The sleeves finish with a neat elasticated mesh which dries quickly and seems more robust than many of the alternatives. Otherwise the cut is first rate with articulation at the elbows, a three quarters elasticated drawcord at the waist, above the hem, using neat, minimalist ‘cleat’ cord locks which pulls the body in nicely.

In Use
I’ve used the Nal for running in the mountains and on our local moors as well as more casual hikes and a few bouldering sessions. Running wise it is a truly excellent wind-proof, accepting the lack of hood. The fabric achieves a great balance between breathability and moderate wind resistance making a great outer layer for those days when it is chilly in the shade but you are working hard, perhaps ascending a north facing slope or running a breezy ridge line. The breathability means I could keep the Nal on when I’d have been stopping to remove a less breathable wind-proof.
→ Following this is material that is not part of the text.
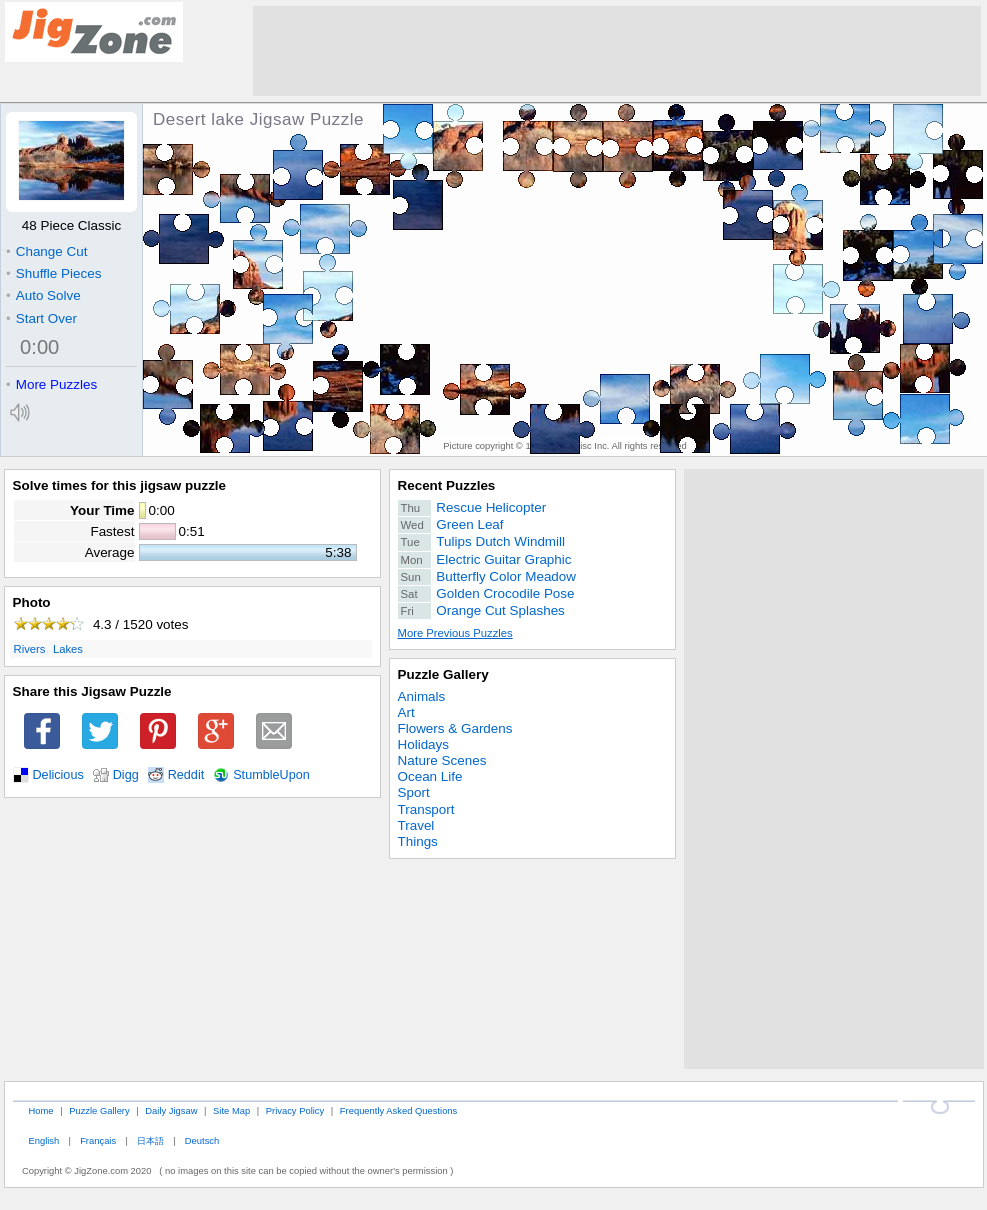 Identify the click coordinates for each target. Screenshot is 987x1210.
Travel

A fantastic jacket for runs on the moor in winter

The soft nature of the fabric also makes it comfortable to wear over a singlet or t-shirt making this an excellet jacket for sunny alpine runs where you might end up descending late in the day into a shady valley having been running in the sun. The slight stretch and tailoring of the jacket meant that it moves well and never felt in the way or restrictive, the only exception being the inability to role up the sleeves. The slim fit on the forearm was not an issue when running, though it made it a bit of a squeeze getting the wrists over a GPS watch, but for climbing it was more limiting. Obviously the fit will depend on your physique but if you plan to wear anything beyond a light mid-layer you will want to check the fit of the forearm. I’d like to think this just reflects on me having ‘Popeye’ like forearms but sadly this is not the case – I’ve been plucked out of the air by both Denis and Manbeast when bouldering and know what big forearms look like! I’d happily recommend the Klättermusen Nal as a running wind-proof but for climbing you would need to think about the forearm fit. Some people I spoke to were put off by the lack of hood but that is a choice you’d make based on personal use. I’d like to see a chest pocket as a replacement for the two hand-warmer pockets (or as an addition) or have the hand-warmer pockets moved higher still to reduce ‘bounce’ when running. Likewise the forearm needs a bit more ‘room’ to my mind ideally combined with a cuff design that allows the arms to be pushed up for ventilation. Klättermusen in common with many Nordic companies have an excellent reputation for the durability and longevity of their products coupled with excellent eco-friendly manufacturing practices. The Nal manages to combine this into a reasonably lightweight package that functions exceptionally well for running but would not be my first choice for climbing.

Pros

  • Exceptional fabric & build quality
  • Lightweight
  • Environmental credentials
  • Comfort over varied conditions

Cons

  • Forearms too slim (physique dependant)
  • Pockets not ideal for running

SRP £140

Stockists

Disclaimer – CGR reviewers are never paid to provide a review and the website does not take advertising. We are a bunch of keen climbers and travellers that accept sample products and offer an honest and independent review of the item. The reviewer will often keep the sample after reviewing it for both hygiene reasons and more often they’re in no fit state to return!

2 thoughts on “Klättermusen Nal Jacket

  1. Hey,

    Thanks for giving me more information about Klattermusen, i’ve been seeing them around but never tried any of their pieces yet. Sounds like an upcoming brand yet existed for many years?